_DIRECTIONS FOR THIS TASK_. Down to the final line, return the records unchanged.

_DATA FOR REVIEW_.
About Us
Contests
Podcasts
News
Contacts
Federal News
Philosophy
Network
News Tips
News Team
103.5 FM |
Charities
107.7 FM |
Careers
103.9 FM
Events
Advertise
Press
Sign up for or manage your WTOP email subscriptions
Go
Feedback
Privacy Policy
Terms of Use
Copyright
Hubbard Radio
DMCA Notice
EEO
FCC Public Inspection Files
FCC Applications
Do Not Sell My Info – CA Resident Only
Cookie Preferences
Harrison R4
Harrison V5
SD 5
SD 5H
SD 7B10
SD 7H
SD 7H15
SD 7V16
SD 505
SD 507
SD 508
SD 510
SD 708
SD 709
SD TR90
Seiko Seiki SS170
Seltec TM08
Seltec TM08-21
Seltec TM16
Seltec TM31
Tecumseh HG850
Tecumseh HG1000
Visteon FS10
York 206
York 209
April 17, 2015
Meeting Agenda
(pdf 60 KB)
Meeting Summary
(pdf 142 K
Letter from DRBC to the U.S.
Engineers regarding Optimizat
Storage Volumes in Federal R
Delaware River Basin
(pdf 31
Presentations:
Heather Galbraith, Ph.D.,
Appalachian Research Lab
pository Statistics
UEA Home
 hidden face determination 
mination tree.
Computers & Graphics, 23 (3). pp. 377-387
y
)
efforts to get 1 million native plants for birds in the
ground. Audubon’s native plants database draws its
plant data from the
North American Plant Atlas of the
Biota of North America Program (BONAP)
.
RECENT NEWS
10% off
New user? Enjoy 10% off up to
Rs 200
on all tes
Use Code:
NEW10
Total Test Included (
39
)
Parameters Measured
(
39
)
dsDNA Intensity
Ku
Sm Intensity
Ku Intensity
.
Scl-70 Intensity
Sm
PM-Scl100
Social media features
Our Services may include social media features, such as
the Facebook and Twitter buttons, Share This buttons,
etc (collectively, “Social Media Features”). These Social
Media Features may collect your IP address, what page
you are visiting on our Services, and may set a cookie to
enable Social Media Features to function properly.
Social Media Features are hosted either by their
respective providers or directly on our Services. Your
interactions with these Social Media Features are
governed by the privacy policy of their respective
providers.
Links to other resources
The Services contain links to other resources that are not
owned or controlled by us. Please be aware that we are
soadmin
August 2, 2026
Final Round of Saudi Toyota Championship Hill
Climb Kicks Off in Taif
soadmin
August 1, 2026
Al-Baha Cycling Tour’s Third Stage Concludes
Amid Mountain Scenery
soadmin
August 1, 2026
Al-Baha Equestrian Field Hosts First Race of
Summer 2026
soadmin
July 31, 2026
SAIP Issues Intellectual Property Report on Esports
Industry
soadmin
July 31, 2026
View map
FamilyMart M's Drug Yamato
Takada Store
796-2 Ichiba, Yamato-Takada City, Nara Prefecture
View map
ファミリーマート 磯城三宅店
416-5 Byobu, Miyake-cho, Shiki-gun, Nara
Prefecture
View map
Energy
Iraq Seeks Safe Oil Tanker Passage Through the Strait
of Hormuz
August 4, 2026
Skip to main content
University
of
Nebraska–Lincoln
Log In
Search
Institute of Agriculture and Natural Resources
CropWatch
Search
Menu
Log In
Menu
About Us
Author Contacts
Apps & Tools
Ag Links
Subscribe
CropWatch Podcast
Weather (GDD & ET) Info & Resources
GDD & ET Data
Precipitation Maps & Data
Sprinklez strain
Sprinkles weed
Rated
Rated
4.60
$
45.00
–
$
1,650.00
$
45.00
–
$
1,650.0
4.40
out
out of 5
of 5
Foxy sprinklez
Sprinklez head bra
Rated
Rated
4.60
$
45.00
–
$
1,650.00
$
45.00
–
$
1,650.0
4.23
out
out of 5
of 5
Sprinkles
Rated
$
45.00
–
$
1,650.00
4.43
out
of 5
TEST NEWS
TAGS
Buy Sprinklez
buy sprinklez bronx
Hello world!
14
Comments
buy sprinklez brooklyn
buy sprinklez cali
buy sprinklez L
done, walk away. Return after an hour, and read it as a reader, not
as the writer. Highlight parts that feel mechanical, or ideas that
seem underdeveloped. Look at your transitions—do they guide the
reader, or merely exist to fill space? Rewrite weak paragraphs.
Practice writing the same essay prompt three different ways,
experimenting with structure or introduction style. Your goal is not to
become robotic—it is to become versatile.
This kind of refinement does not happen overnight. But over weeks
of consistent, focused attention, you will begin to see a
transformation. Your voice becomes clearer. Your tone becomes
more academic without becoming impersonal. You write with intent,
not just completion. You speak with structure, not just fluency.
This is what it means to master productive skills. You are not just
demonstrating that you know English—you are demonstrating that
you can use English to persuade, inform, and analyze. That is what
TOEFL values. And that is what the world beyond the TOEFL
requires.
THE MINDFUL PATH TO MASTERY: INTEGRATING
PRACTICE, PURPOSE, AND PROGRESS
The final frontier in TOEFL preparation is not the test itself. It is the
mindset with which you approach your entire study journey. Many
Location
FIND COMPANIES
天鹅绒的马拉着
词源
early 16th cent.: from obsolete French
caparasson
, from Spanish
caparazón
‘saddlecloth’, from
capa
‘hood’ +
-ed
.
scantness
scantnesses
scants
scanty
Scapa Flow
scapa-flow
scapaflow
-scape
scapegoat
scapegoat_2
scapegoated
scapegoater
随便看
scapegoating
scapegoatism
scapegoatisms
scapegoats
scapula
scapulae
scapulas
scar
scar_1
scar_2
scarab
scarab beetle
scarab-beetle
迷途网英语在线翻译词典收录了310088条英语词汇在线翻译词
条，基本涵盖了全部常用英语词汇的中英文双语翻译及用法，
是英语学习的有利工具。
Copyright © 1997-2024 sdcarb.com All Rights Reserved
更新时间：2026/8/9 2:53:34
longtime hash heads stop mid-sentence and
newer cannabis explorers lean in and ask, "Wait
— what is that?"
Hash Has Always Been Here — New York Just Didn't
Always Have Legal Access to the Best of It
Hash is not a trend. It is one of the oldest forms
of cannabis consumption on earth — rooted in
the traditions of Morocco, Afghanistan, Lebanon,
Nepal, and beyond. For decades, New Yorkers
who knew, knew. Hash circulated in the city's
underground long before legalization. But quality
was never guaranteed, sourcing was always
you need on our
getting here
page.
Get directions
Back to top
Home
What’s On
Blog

_RESPONSE TO THIS EXERCISE_.
About Us
Contests
Podcasts
News
Contacts
Federal News
Philosophy
Network
News Tips
News Team
103.5 FM |
Charities
107.7 FM |
Careers
103.9 FM
Events
Advertise
Press
Sign up for or manage your WTOP email subscriptions
Go
Feedback
Privacy Policy
Terms of Use
Copyright
Hubbard Radio
DMCA Notice
EEO
FCC Public Inspection Files
FCC Applications
Do Not Sell My Info – CA Resident Only
Cookie Preferences
Harrison R4
Harrison V5
SD 5
SD 5H
SD 7B10
SD 7H
SD 7H15
SD 7V16
SD 505
SD 507
SD 508
SD 510
SD 708
SD 709
SD TR90
Seiko Seiki SS170
Seltec TM08
Seltec TM08-21
Seltec TM16
Seltec TM31
Tecumseh HG850
Tecumseh HG1000
Visteon FS10
York 206
York 209
April 17, 2015
Meeting Agenda
(pdf 60 KB)
Meeting Summary
(pdf 142 K
Letter from DRBC to the U.S.
Engineers regarding Optimizat
Storage Volumes in Federal R
Delaware River Basin
(pdf 31
Presentations:
Heather Galbraith, Ph.D.,
Appalachian Research Lab
pository Statistics
UEA Home
 hidden face determination 
mination tree.
Computers & Graphics, 23 (3). pp. 377-387
y
)
efforts to get 1 million native plants for birds in the
ground. Audubon’s native plants database draws its
plant data from the
North American Plant Atlas of the
Biota of North America Program (BONAP)
.
RECENT NEWS
10% off
New user? Enjoy 10% off up to
Rs 200
on all tes
Use Code:
NEW10
Total Test Included (
39
)
Parameters Measured
(
39
)
dsDNA Intensity
Ku
Sm Intensity
Ku Intensity
.
Scl-70 Intensity
Sm
PM-Scl100
Social media features
Our Services may include social media features, such as
the Facebook and Twitter buttons, Share This buttons,
etc (collectively, “Social Media Features”). These Social
Media Features may collect your IP address, what page
you are visiting on our Services, and may set a cookie to
enable Social Media Features to function properly.
Social Media Features are hosted either by their
respective providers or directly on our Services. Your
interactions with these Social Media Features are
governed by the privacy policy of their respective
providers.
Links to other resources
The Services contain links to other resources that are not
owned or controlled by us. Please be aware that we are
soadmin
August 2, 2026
Final Round of Saudi Toyota Championship Hill
Climb Kicks Off in Taif
soadmin
August 1, 2026
Al-Baha Cycling Tour’s Third Stage Concludes
Amid Mountain Scenery
soadmin
August 1, 2026
Al-Baha Equestrian Field Hosts First Race of
Summer 2026
soadmin
July 31, 2026
SAIP Issues Intellectual Property Report on Esports
Industry
soadmin
July 31, 2026
View map
FamilyMart M's Drug Yamato
Takada Store
796-2 Ichiba, Yamato-Takada City, Nara Prefecture
View map
ファミリーマート 磯城三宅店
416-5 Byobu, Miyake-cho, Shiki-gun, Nara
Prefecture
View map
Energy
Iraq Seeks Safe Oil Tanker Passage Through the Strait
of Hormuz
August 4, 2026
Skip to main content
University
of
Nebraska–Lincoln
Log In
Search
Institute of Agriculture and Natural Resources
CropWatch
Search
Menu
Log In
Menu
About Us
Author Contacts
Apps & Tools
Ag Links
Subscribe
CropWatch Podcast
Weather (GDD & ET) Info & Resources
GDD & ET Data
Precipitation Maps & Data
Sprinklez strain
Sprinkles weed
Rated
Rated
4.60
$
45.00
–
$
1,650.00
$
45.00
–
$
1,650.0
4.40
out
out of 5
of 5
Foxy sprinklez
Sprinklez head bra
Rated
Rated
4.60
$
45.00
–
$
1,650.00
$
45.00
–
$
1,650.0
4.23
out
out of 5
of 5
Sprinkles
Rated
$
45.00
–
$
1,650.00
4.43
out
of 5
TEST NEWS
TAGS
Buy Sprinklez
buy sprinklez bronx
Hello world!
14
Comments
buy sprinklez brooklyn
buy sprinklez cali
buy sprinklez L
done, walk away. Return after an hour, and read it as a reader, not
as the writer. Highlight parts that feel mechanical, or ideas that
seem underdeveloped. Look at your transitions—do they guide the
reader, or merely exist to fill space? Rewrite weak paragraphs.
Practice writing the same essay prompt three different ways,
experimenting with structure or introduction style. Your goal is not to
become robotic—it is to become versatile.
This kind of refinement does not happen overnight. But over weeks
of consistent, focused attention, you will begin to see a
transformation. Your voice becomes clearer. Your tone becomes
more academic without becoming impersonal. You write with intent,
not just completion. You speak with structure, not just fluency.
This is what it means to master productive skills. You are not just
demonstrating that you know English—you are demonstrating that
you can use English to persuade, inform, and analyze. That is what
TOEFL values. And that is what the world beyond the TOEFL
requires.
THE MINDFUL PATH TO MASTERY: INTEGRATING
PRACTICE, PURPOSE, AND PROGRESS
The final frontier in TOEFL preparation is not the test itself. It is the
mindset with which you approach your entire study journey. Many
Location
FIND COMPANIES
天鹅绒的马拉着
词源
early 16th cent.: from obsolete French
caparasson
, from Spanish
caparazón
‘saddlecloth’, from
capa
‘hood’ +
-ed
.
scantness
scantnesses
scants
scanty
Scapa Flow
scapa-flow
scapaflow
-scape
scapegoat
scapegoat_2
scapegoated
scapegoater
随便看
scapegoating
scapegoatism
scapegoatisms
scapegoats
scapula
scapulae
scapulas
scar
scar_1
scar_2
scarab
scarab beetle
scarab-beetle
迷途网英语在线翻译词典收录了310088条英语词汇在线翻译词
条，基本涵盖了全部常用英语词汇的中英文双语翻译及用法，
是英语学习的有利工具。
Copyright © 1997-2024 sdcarb.com All Rights Reserved
更新时间：2026/8/9 2:53:34
longtime hash heads stop mid-sentence and
newer cannabis explorers lean in and ask, "Wait
— what is that?"
Hash Has Always Been Here — New York Just Didn't
Always Have Legal Access to the Best of It
Hash is not a trend. It is one of the oldest forms
of cannabis consumption on earth — rooted in
the traditions of Morocco, Afghanistan, Lebanon,
Nepal, and beyond. For decades, New Yorkers
who knew, knew. Hash circulated in the city's
underground long before legalization. But quality
was never guaranteed, sourcing was always
you need on our
getting here
page.
Get directions
Back to top
Home
What’s On
Blog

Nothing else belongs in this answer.